This project focuses on the textual analysis of two parts of "The Hunger Games" trilogy, namely "The Hunger Games" and "Catching Fire". The project aims to compare these two books in terms of various linguistic and thematic aspects.
- The text of both "The Hunger Games" and "Catching Fire" was loaded to create a corpus for analysis.
- Dataset description: The dataset consists of the complete text of each book.
- Normalization: Text data underwent normalization to ensure consistency.
- Tokenization: Sentences were tokenized into individual words.
- Stopword Removal: Common stopwords were removed to focus on meaningful content.
- Stemming: Words were stemmed to reduce them to their root forms.
- Word Frequency Count: The occurrences of each word were counted in the corpus.
- Bar charts were created to visualize the frequency distribution of individual words in both books.

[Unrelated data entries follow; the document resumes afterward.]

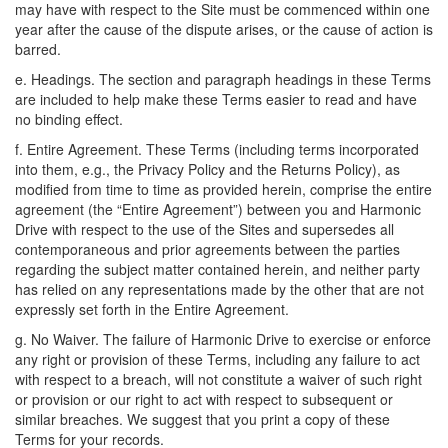
may have with respect to the Site must be commenced within one
year after the cause of the dispute arises, or the cause of action is
barred.
e. Headings. The section and paragraph headings in these Terms
are included to help make these Terms easier to read and have
no binding effect.
f. Entire Agreement. These Terms (including terms incorporated
into them, e.g., the Privacy Policy and the Returns Policy), as
modified from time to time as provided herein, comprise the entire
agreement (the “Entire Agreement”) between you and Harmonic
Drive with respect to the use of the Sites and supersedes all
contemporaneous and prior agreements between the parties
regarding the subject matter contained herein, and neither party
has relied on any representations made by the other that are not
expressly set forth in the Entire Agreement.
g. No Waiver. The failure of Harmonic Drive to exercise or enforce
any right or provision of these Terms, including any failure to act
with respect to a breach, will not constitute a waiver of such right
or provision or our right to act with respect to subsequent or
similar breaches. We suggest that you print a copy of these
Terms for your records.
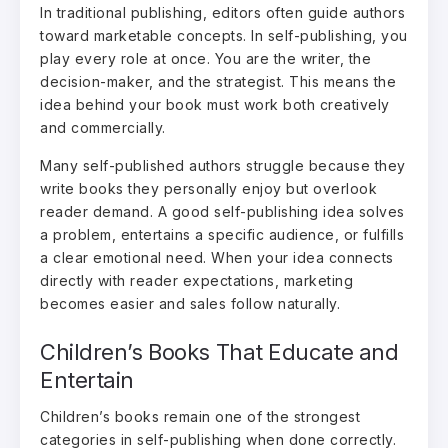
In traditional publishing, editors often guide authors
toward marketable concepts. In self-publishing, you
play every role at once. You are the writer, the
decision-maker, and the strategist. This means the
idea behind your book must work both creatively
and commercially.
Many self-published authors struggle because they
write books they personally enjoy but overlook
reader demand. A good self-publishing idea solves
a problem, entertains a specific audience, or fulfills
a clear emotional need. When your idea connects
directly with reader expectations, marketing
becomes easier and sales follow naturally.
Children’s Books That Educate and
Entertain
Children’s books remain one of the strongest
categories in self-publishing when done correctly.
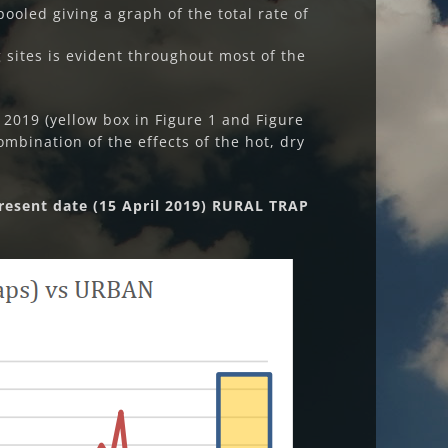
ooled giving a graph of the total rate of
sites is evident throughout most of the
 2019 (yellow box in Figure 1 and Figure
ombination of the effects of the hot, dry
resent date (15 April 2019) RURAL TRAP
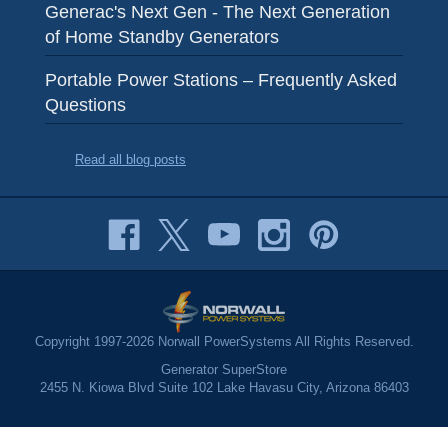
Generac's Next Gen - The Next Generation
of Home Standby Generators
Portable Power Stations – Frequently Asked
Questions
Read all blog posts
Copyright 1997-2026 Norwall PowerSystems All Rights Reserved.
Generator SuperStore
2455 N. Kiowa Blvd Suite 102 Lake Havasu City, Arizona 86403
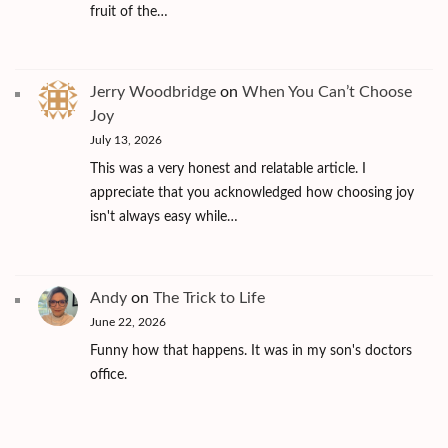
fruit of the…
Jerry Woodbridge
on
When You Can’t Choose
Joy
July 13, 2026
This was a very honest and relatable article. I
appreciate that you acknowledged how choosing joy
isn't always easy while…
Andy
on
The Trick to Life
June 22, 2026
Funny how that happens. It was in my son's doctors
office.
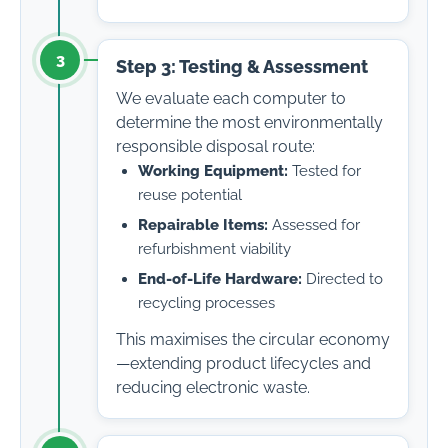
3
Step 3: Testing & Assessment
We evaluate each computer to
determine the most environmentally
responsible disposal route:
Working Equipment:
Tested for
reuse potential
Repairable Items:
Assessed for
refurbishment viability
End-of-Life Hardware:
Directed to
recycling processes
This maximises the circular economy
—extending product lifecycles and
reducing electronic waste.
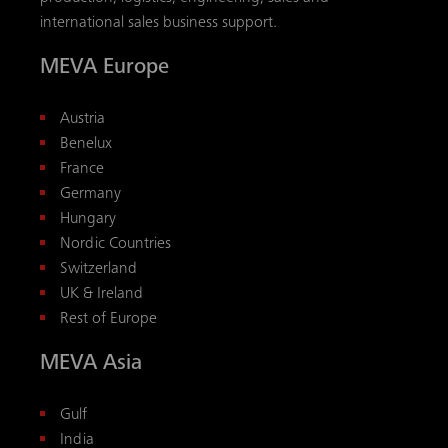
international sales business support.
MEVA Europe
Austria
Benelux
France
Germany
Hungary
Nordic Countries
Switzerland
UK & Ireland
Rest of Europe
MEVA Asia
Gulf
India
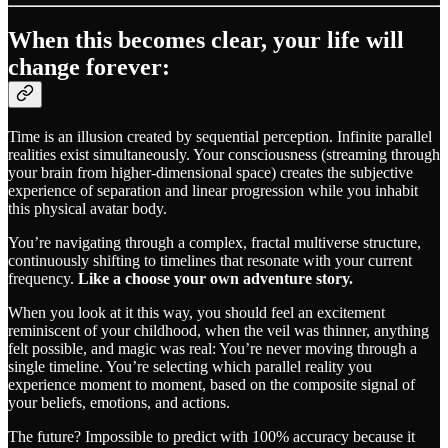
When this becomes clear, your life will
change forever:
Time is an illusion created by sequential perception. Infinite parallel
realities exist simultaneously. Your consciousness (streaming through
your brain from higher-dimensional space) creates the subjective
experience of separation and linear progression while you inhabit
this physical avatar body.
You’re navigating through a complex, fractal multiverse structure,
continuously shifting to timelines that resonate with your current
frequency.
Like a choose your own adventure story.
When you look at it this way, you should feel an excitement
reminiscent of your childhood, when the veil was thinner, anything
felt possible, and magic was real: You’re never moving through a
single timeline. You’re selecting which parallel reality you
experience moment to moment, based on the composite signal of
your beliefs, emotions, and actions.
The future? Impossible to predict with 100% accuracy because it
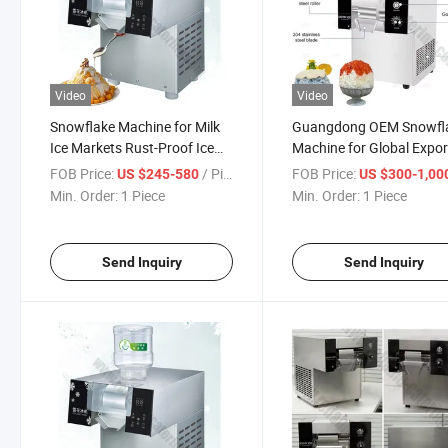
Video
Video
Snowflake Machine for Milk
Guangdong OEM Snowfl
Ice Markets Rust-Proof Ice
Machine for Global Expor
Crusher with 2kg/Hour
Durable Stainless Steel
FOB Price:
/ Piece
FOB Price:
US $245-580
US $300-1,00
Capacity and Affordable
Shaved Ice Maker with C
Min. Order:
1 Piece
Min. Order:
1 Piece
Price
Certification and Low Pri
Send Inquiry
Send Inquiry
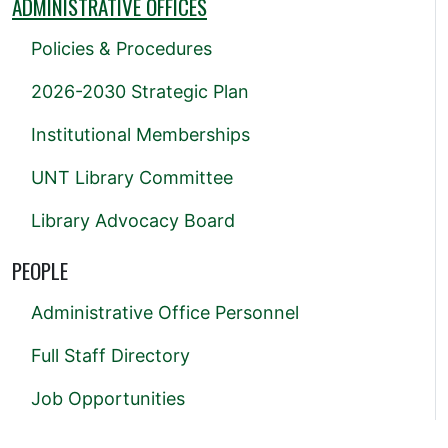
ADMINISTRATIVE OFFICES
Policies & Procedures
2026-2030 Strategic Plan
Institutional Memberships
UNT Library Committee
Library Advocacy Board
PEOPLE
Administrative Office Personnel
Full Staff Directory
Job Opportunities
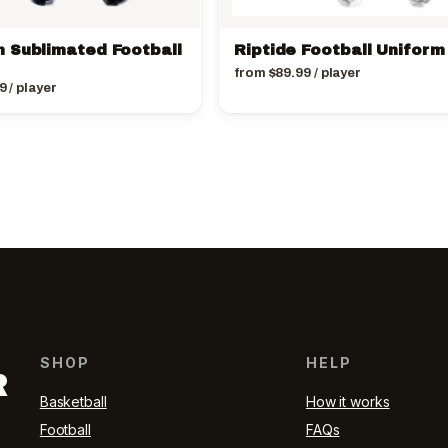
 Sublimated Football
Riptide Football Uniform
from
$
89.99
/ player
9
/ player
SHOP
HELP
R
Basketball
How it works
Football
FAQs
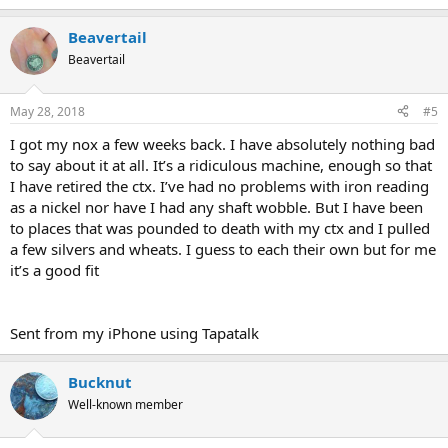
Beavertail
Beavertail
May 28, 2018
#5
I got my nox a few weeks back. I have absolutely nothing bad
to say about it at all. It’s a ridiculous machine, enough so that
I have retired the ctx. I’ve had no problems with iron reading
as a nickel nor have I had any shaft wobble. But I have been
to places that was pounded to death with my ctx and I pulled
a few silvers and wheats. I guess to each their own but for me
it’s a good fit
Sent from my iPhone using Tapatalk
Bucknut
Well-known member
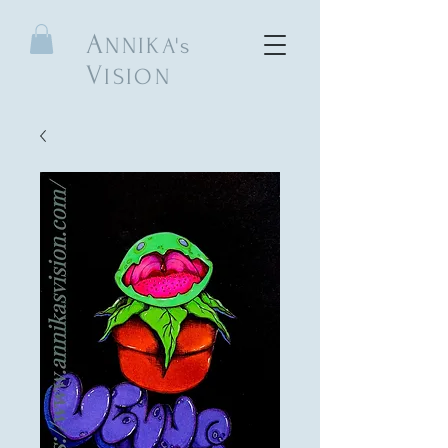
A
NNIKA's
V
ISION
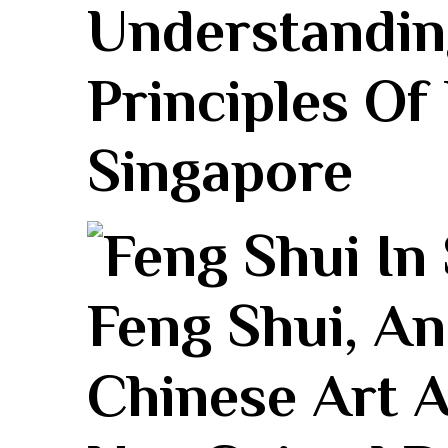
Understandin
Principles Of
Singapore
Feng⁣ Shui, A
Chinese Art A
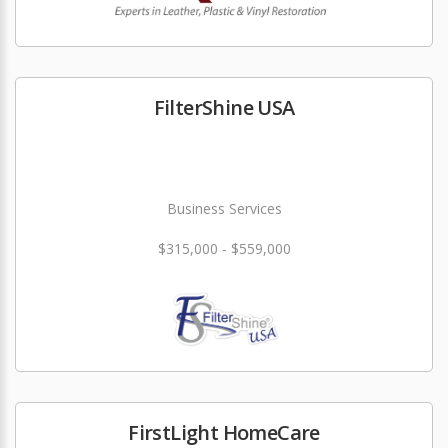
FilterShine USA
Business Services
$315,000 - $559,000
FirstLight HomeCare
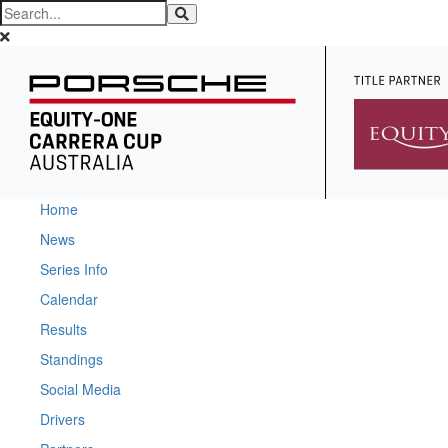
Home
News
Series Info
Calendar
Results
Standings
Social Media
Drivers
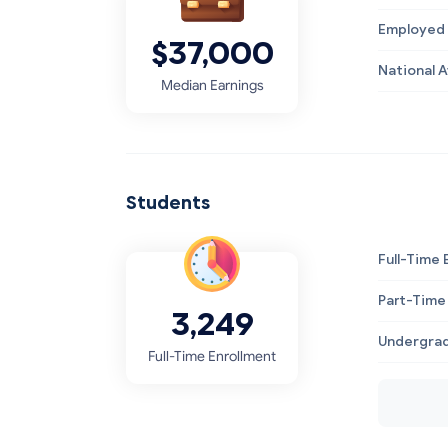
Employed 
$37,000
National 
Median Earnings
Students
Full-Time 
Part-Time
3,249
Undergrad
Full-Time Enrollment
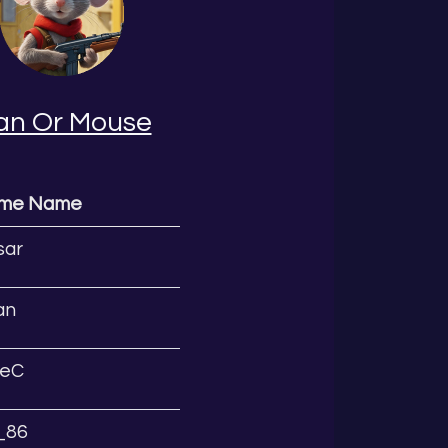
an Or Mouse
ame Name
sar
an
eC
l_86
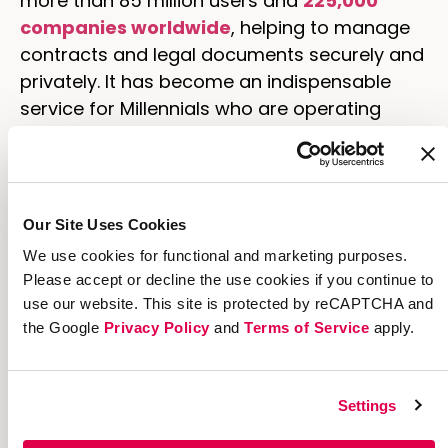
more than 85 million users and
225,000
companies worldwide
, helping to manage
contracts and legal documents securely and
privately. It has become an indispensable
service for Millennials who are operating
startups and small businesses or who work
in regulated industries that require the
utmost trust and confidentiality.
Our Site Uses Cookies
DocuSign averages about
85,000 new users
daily
, funneled through a labyrinth of
We use cookies for functional and marketing purposes.
Please accept or decline the use cookies if you continue to
complicated, high-maintenance acquisition
use our website. This site is protected by reCAPTCHA and
channels. But for a company growing at such
the Google
Privacy Policy
and
Terms of Service
apply.
a torrid pace, implementing a more
simplified framework that streamlines the
user experience and workflow—for both
Settings
administrators and end users—has become
imperative.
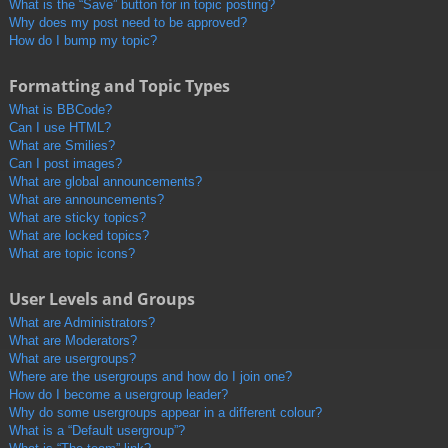
What is the “Save” button for in topic posting?
Why does my post need to be approved?
How do I bump my topic?
Formatting and Topic Types
What is BBCode?
Can I use HTML?
What are Smilies?
Can I post images?
What are global announcements?
What are announcements?
What are sticky topics?
What are locked topics?
What are topic icons?
User Levels and Groups
What are Administrators?
What are Moderators?
What are usergroups?
Where are the usergroups and how do I join one?
How do I become a usergroup leader?
Why do some usergroups appear in a different colour?
What is a “Default usergroup”?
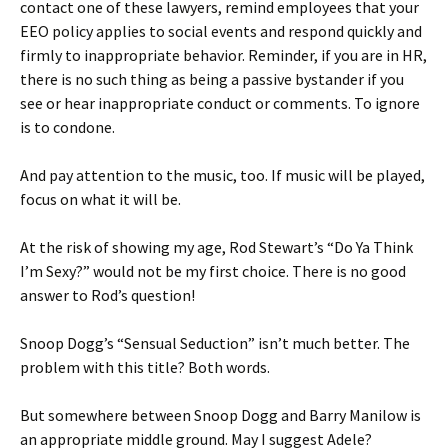
contact one of these lawyers, remind employees that your
EEO policy applies to social events and respond quickly and
firmly to inappropriate behavior. Reminder, if you are in HR,
there is no such thing as being a passive bystander if you
see or hear inappropriate conduct or comments. To ignore
is to condone.
And pay attention to the music, too. If music will be played,
focus on what it will be.
At the risk of showing my age, Rod Stewart’s “Do Ya Think
I’m Sexy?” would not be my first choice. There is no good
answer to Rod’s question!
Snoop Dogg’s “Sensual Seduction” isn’t much better. The
problem with this title? Both words.
But somewhere between Snoop Dogg and Barry Manilow is
an appropriate middle ground. May I suggest Adele?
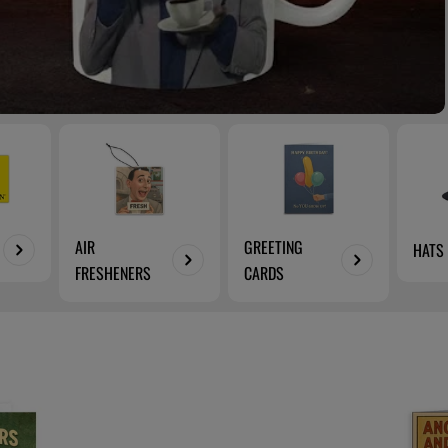
AIR
GREETING
HATS
FRESHENERS
CARDS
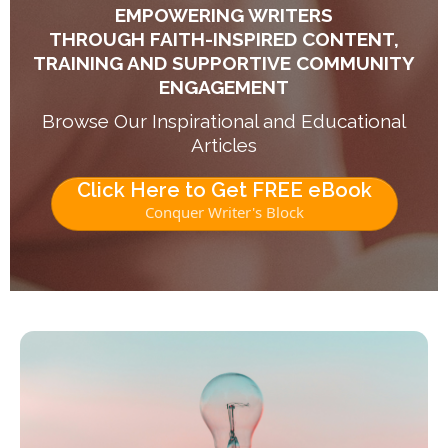
EMPOWERING WRITERS
THROUGH FAITH-INSPIRED CONTENT,
TRAINING AND SUPPORTIVE COMMUNITY
ENGAGEMENT
Browse Our Inspirational and Educational
Articles
Click Here to Get FREE eBook
Conquer Writer's Block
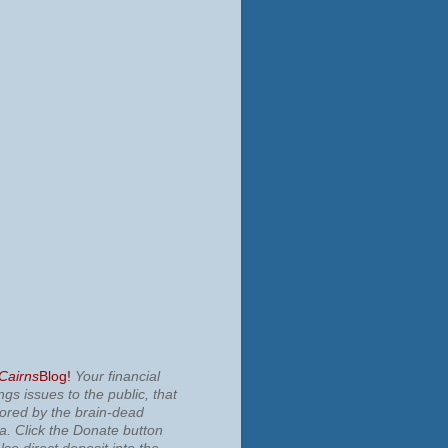
 Cairns
Blog!
Your financial
ngs issues to the public, that
nored by the brain-dead
ia.
Click the Donate button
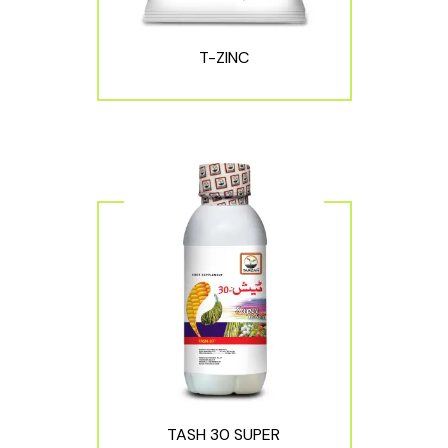
T-ZINC
TASH 30 SUPER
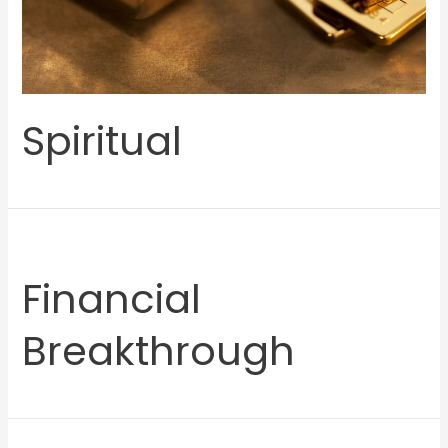
Spiritual
Financial
Breakthrough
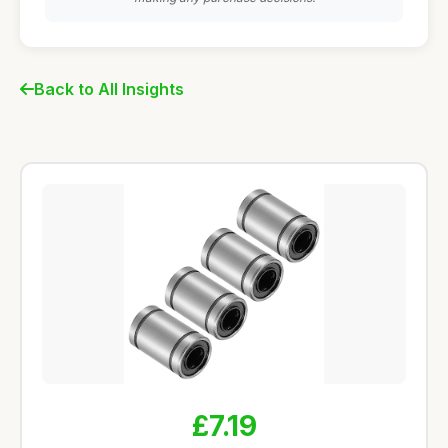
Back to All Insights
£7.19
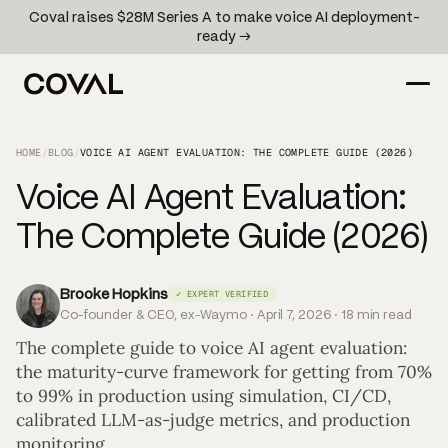
Coval raises $28M Series A to make voice AI deployment-
ready →
HOME
/
BLOG
/
VOICE AI AGENT EVALUATION: THE COMPLETE GUIDE (2026)
Voice AI Agent Evaluation:
The Complete Guide (2026)
Brooke Hopkins
✓ EXPERT VERIFIED
Co-founder & CEO, ex-Waymo · April 7, 2026 · 18 min read
The complete guide to voice AI agent evaluation:
the maturity-curve framework for getting from 70%
to 99% in production using simulation, CI/CD,
calibrated LLM-as-judge metrics, and production
monitoring.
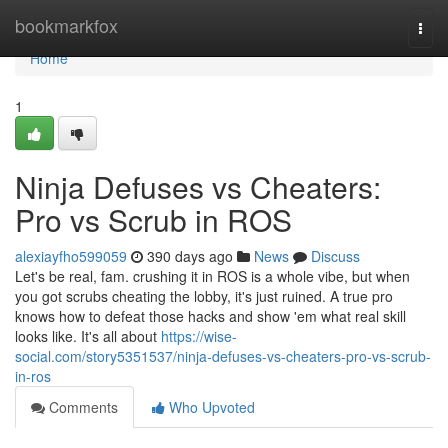
Home
bookmarkfox
Togg
navi
Home
1
Ninja Defuses vs Cheaters:
Pro vs Scrub in ROS
alexiayfho599059
390 days ago
News
Discuss
Let's be real, fam. crushing it in ROS is a whole vibe, but when
you got scrubs cheating the lobby, it's just ruined. A true pro
knows how to defeat those hacks and show 'em what real skill
looks like. It's all about
https://wise-
social.com/story5351537/ninja-defuses-vs-cheaters-pro-vs-scrub-
in-ros
Comments
Who Upvoted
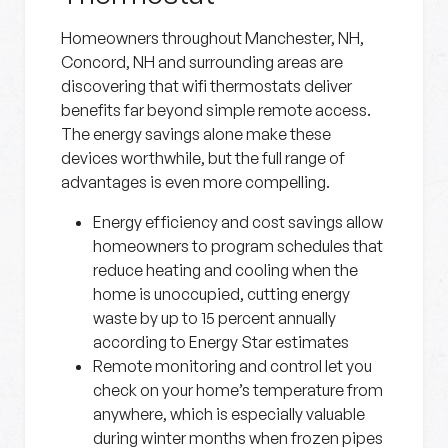
Homeowners throughout Manchester, NH,
Concord, NH and surrounding areas are
discovering that wifi thermostats deliver
benefits far beyond simple remote access.
The energy savings alone make these
devices worthwhile, but the full range of
advantages is even more compelling.
Energy efficiency and cost savings
allow
homeowners to program schedules that
reduce heating and cooling when the
home is unoccupied, cutting energy
waste by up to 15 percent annually
according to Energy Star estimates
Remote monitoring and control
let you
check on your home’s temperature from
anywhere, which is especially valuable
during winter months when frozen pipes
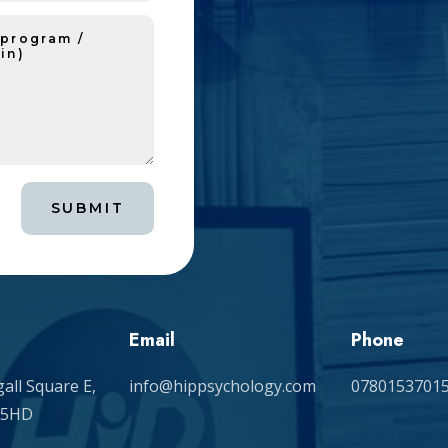
SUBMIT
Email
Phone
all Square E,
info@hippsychology.com
0780153701
 5HD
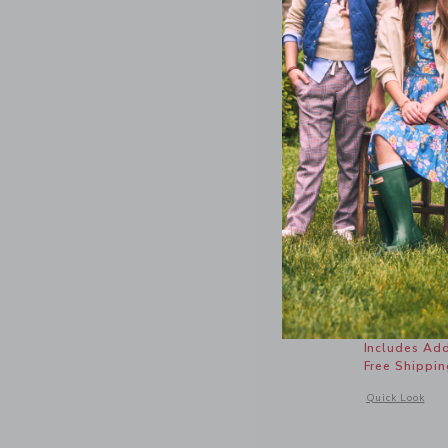
Sueded Sl
Price r
$56.00
Includes Add
Free Shippin
Opens a modal 
Quick Look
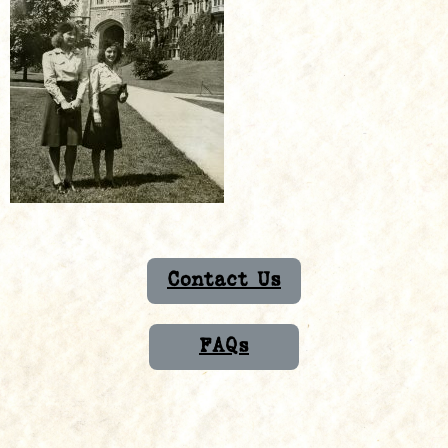
Contact Us
FAQs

- Word clouds were generated to visually represent common words shared between the two books and unique words specific to each.
- A document-term matrix was created to represent the frequency of terms in each chapter.
- Distance Metrics: Various distance metrics were calculated for clustering and dendrogram creation.
- Dendrogram: A dendrogram was created to visually group chapters based on their textual similarities.
- Topic Modeling (LDA): Latent Dirichlet Allocation (LDA) was employed to identify and analyze themes in the books.
- Chapters were classified based on word occurrences using weighted binary, logarithmic, and weighted TF-IDF approaches.
- Confusion Matrix: A confusion matrix was generated to compare the performance of the three classifiers.
- Sentiment polarity indicators were created to measure the sentiment of each book.
- Bar Charts and Sentiment Analysis: Visualizations were created to analyze the sentiment and mood polarity in both parts of the trilogy.
Feel free to explore the code, adapt it to other books or datasets, and enhance the analysis as needed. Happy exploring!